**THE TASK**
Return the lines below in which the string "July" occurs.

**RECORDS**
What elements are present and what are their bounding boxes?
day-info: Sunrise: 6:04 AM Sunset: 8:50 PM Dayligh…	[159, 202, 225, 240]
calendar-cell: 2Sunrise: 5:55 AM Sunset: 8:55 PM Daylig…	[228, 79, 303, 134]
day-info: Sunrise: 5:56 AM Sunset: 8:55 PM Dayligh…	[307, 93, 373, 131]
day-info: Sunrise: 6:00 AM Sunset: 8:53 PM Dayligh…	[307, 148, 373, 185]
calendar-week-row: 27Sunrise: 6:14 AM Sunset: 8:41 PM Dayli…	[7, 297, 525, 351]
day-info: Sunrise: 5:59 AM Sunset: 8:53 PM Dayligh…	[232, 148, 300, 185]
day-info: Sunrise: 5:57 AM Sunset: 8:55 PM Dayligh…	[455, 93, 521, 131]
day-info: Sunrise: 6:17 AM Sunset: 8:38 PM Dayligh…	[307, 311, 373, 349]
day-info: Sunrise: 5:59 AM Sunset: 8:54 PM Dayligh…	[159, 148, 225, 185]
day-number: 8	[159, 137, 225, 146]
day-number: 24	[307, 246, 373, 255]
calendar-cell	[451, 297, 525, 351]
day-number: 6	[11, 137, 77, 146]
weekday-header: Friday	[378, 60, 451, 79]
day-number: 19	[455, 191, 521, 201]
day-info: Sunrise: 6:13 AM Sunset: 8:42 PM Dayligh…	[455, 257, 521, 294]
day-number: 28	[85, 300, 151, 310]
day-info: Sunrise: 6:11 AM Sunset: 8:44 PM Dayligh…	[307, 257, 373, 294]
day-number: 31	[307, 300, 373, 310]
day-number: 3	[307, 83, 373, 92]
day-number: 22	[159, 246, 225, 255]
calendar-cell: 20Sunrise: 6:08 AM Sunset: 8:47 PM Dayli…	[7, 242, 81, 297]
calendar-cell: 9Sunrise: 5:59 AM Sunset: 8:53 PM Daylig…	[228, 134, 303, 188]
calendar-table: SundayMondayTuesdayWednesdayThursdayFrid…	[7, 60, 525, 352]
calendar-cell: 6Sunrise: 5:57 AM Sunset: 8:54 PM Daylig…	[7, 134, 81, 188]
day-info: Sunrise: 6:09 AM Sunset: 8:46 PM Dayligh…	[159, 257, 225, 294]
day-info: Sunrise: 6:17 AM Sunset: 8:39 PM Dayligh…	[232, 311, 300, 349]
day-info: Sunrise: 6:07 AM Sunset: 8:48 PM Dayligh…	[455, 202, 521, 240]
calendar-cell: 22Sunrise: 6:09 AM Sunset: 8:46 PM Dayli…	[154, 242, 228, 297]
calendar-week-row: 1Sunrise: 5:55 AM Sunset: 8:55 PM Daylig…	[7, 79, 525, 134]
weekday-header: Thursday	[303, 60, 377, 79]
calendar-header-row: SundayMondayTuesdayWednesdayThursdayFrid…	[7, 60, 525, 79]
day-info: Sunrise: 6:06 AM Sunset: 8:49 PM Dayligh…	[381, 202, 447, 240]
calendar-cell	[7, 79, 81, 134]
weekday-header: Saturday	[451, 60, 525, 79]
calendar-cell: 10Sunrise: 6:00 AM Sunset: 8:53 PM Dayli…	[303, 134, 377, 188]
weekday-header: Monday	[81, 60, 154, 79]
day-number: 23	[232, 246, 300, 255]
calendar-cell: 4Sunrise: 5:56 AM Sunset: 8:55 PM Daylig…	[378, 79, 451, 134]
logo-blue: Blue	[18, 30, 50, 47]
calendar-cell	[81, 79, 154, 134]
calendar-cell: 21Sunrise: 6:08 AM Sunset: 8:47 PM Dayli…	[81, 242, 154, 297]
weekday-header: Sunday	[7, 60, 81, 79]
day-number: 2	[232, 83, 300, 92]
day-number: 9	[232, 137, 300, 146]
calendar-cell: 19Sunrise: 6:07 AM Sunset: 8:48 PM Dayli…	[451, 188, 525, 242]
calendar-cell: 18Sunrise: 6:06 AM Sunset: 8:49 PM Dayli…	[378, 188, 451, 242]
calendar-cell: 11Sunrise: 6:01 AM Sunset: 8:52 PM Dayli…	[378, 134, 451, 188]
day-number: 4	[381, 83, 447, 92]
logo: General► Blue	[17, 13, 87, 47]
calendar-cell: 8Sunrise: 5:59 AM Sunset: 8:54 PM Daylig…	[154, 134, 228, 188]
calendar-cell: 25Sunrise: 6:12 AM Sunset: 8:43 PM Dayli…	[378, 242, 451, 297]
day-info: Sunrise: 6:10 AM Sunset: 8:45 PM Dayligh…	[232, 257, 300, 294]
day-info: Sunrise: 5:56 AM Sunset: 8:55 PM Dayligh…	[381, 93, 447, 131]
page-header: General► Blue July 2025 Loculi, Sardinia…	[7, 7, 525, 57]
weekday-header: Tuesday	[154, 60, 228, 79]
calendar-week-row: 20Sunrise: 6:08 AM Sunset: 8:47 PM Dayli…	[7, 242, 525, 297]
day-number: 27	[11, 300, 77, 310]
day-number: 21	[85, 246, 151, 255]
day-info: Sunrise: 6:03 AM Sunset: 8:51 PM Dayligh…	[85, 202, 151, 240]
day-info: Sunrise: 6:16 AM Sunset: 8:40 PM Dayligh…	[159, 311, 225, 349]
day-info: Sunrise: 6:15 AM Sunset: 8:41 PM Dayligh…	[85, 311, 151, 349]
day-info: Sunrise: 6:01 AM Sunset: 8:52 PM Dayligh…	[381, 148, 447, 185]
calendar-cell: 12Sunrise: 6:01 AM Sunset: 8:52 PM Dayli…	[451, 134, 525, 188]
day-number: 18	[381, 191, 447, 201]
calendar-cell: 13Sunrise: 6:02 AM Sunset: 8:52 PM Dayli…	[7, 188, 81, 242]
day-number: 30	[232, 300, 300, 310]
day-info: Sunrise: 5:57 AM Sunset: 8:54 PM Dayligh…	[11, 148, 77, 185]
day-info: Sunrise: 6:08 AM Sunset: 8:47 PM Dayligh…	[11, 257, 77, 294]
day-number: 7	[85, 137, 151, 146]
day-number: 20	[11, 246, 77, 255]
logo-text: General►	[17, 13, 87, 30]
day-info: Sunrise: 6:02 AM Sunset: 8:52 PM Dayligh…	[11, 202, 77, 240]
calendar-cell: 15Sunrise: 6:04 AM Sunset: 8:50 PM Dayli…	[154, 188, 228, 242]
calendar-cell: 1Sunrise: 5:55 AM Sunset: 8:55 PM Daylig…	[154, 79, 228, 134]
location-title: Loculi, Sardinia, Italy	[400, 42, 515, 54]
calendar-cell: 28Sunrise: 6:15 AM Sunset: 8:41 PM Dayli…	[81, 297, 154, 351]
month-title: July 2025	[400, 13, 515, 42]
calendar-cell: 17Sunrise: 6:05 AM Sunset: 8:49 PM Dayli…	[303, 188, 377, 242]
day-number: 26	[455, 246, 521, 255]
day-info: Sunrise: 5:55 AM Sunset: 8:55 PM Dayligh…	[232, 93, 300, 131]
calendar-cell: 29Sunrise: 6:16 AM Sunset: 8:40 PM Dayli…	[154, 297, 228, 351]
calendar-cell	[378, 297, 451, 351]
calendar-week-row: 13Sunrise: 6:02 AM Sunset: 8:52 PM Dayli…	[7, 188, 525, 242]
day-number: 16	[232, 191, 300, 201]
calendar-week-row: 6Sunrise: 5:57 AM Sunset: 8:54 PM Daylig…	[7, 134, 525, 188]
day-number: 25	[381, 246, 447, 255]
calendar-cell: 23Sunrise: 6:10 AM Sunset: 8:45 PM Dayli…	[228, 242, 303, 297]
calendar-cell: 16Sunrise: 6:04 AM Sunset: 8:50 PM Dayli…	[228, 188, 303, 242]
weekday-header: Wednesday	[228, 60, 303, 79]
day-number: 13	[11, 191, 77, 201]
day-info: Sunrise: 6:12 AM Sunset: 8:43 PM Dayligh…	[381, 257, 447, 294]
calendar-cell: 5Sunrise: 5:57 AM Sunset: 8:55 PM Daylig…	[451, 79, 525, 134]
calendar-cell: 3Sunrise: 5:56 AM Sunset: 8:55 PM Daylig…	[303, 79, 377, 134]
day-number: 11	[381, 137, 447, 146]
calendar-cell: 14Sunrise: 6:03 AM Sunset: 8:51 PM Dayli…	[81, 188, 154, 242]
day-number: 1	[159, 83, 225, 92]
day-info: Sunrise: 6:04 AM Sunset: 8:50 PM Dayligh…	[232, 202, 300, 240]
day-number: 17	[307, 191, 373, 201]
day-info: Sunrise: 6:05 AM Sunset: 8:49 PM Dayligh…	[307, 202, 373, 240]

**SOLUTION TO THIS TASK**
page-header: General► Blue July 2025 Loculi, Sardinia…	[7, 7, 525, 57]
month-title: July 2025	[400, 13, 515, 42]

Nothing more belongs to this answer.